Your objective
Find the string "Bệnh" in the records. Copy each line that has it.

Stored items:
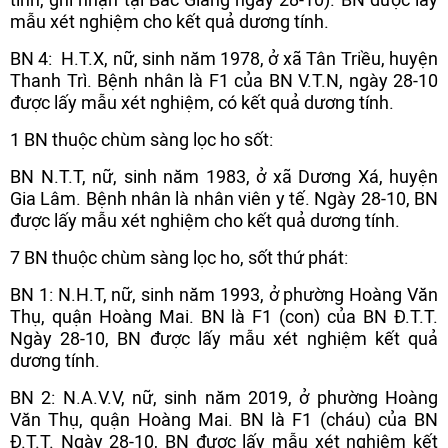
mẫu xét nghiệm cho kết quả dương tính.
BN 4: H.T.X, nữ, sinh năm 1978, ở xã Tân Triều, huyện
Thanh Trì. Bệnh nhân là F1 của BN V.T.N, ngày 28-10
được lấy mẫu xét nghiệm, có kết quả dương tính.
1 BN thuộc chùm sàng lọc ho sốt:
BN N.T.T, nữ, sinh năm 1983, ở xã Dương Xá, huyện
Gia Lâm. Bệnh nhân là nhân viên y tế. Ngày 28-10, BN
được lấy mẫu xét nghiệm cho kết quả dương tính.
7 BN thuộc chùm sàng lọc ho, sốt thứ phát:
BN 1: N.H.T, nữ, sinh năm 1993, ở phường Hoàng Văn
Thụ, quận Hoàng Mai. BN là F1 (con) của BN Đ.T.T.
Ngày 28-10, BN được lấy mẫu xét nghiệm kết quả
dương tính.
BN 2: N.A.V.V, nữ, sinh năm 2019, ở phường Hoàng
Văn Thụ, quận Hoàng Mai. BN là F1 (cháu) của BN
Đ.T.T. Ngày 28-10, BN được lấy mẫu xét nghiệm kết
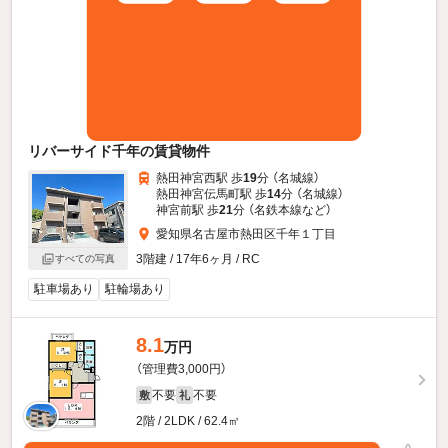
リバーサイド千年の賃貸物件
熱田神宮西駅 歩
19
分 （名城線）
熱田神宮伝馬町駅 歩
14
分 （名城線）
神宮前駅 歩
21
分 （名鉄本線
など
）
愛知県名古屋市熱田区千年１丁目
3階建 / 17年6ヶ月 / RC
すべての写真
駐車場あり
駐輪場あり
8.1
万円
（管理費3,000円）
不要
不要
敷
礼
2階 / 2LDK / 62.4㎡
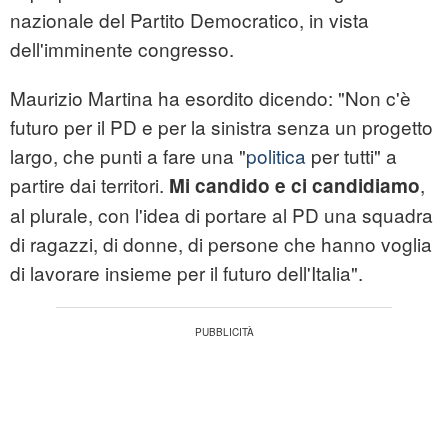
nazionale del Partito Democratico, in vista
dell'imminente congresso.
Maurizio Martina ha esordito dicendo: "Non c'è
futuro per il PD e per la sinistra senza un progetto
largo, che punti a fare una "
politica
per tutti" a
partire dai territori.
,
Mi candido e ci candidiamo
al plurale, con l'idea di portare al PD una squadra
di ragazzi, di donne, di persone che hanno voglia
di lavorare insieme per il futuro dell'Italia".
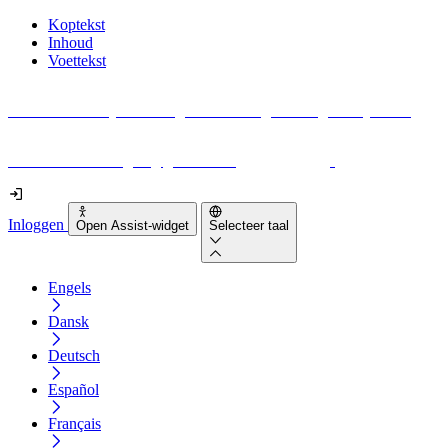
Koptekst
Inhoud
Voettekst
Geen idee waar je moet beginnen met digitale toegankelijkheid?
Download vandaag nog gratis onze
EAA-checklist
!
Inloggen
Open Assist-widget
Selecteer taal
Engels
Dansk
Deutsch
Español
Français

Task result
Thanh Trì. Bệnh nhân là F1 của BN V.T.N, ngày 28-10
Gia Lâm. Bệnh nhân là nhân viên y tế. Ngày 28-10, BN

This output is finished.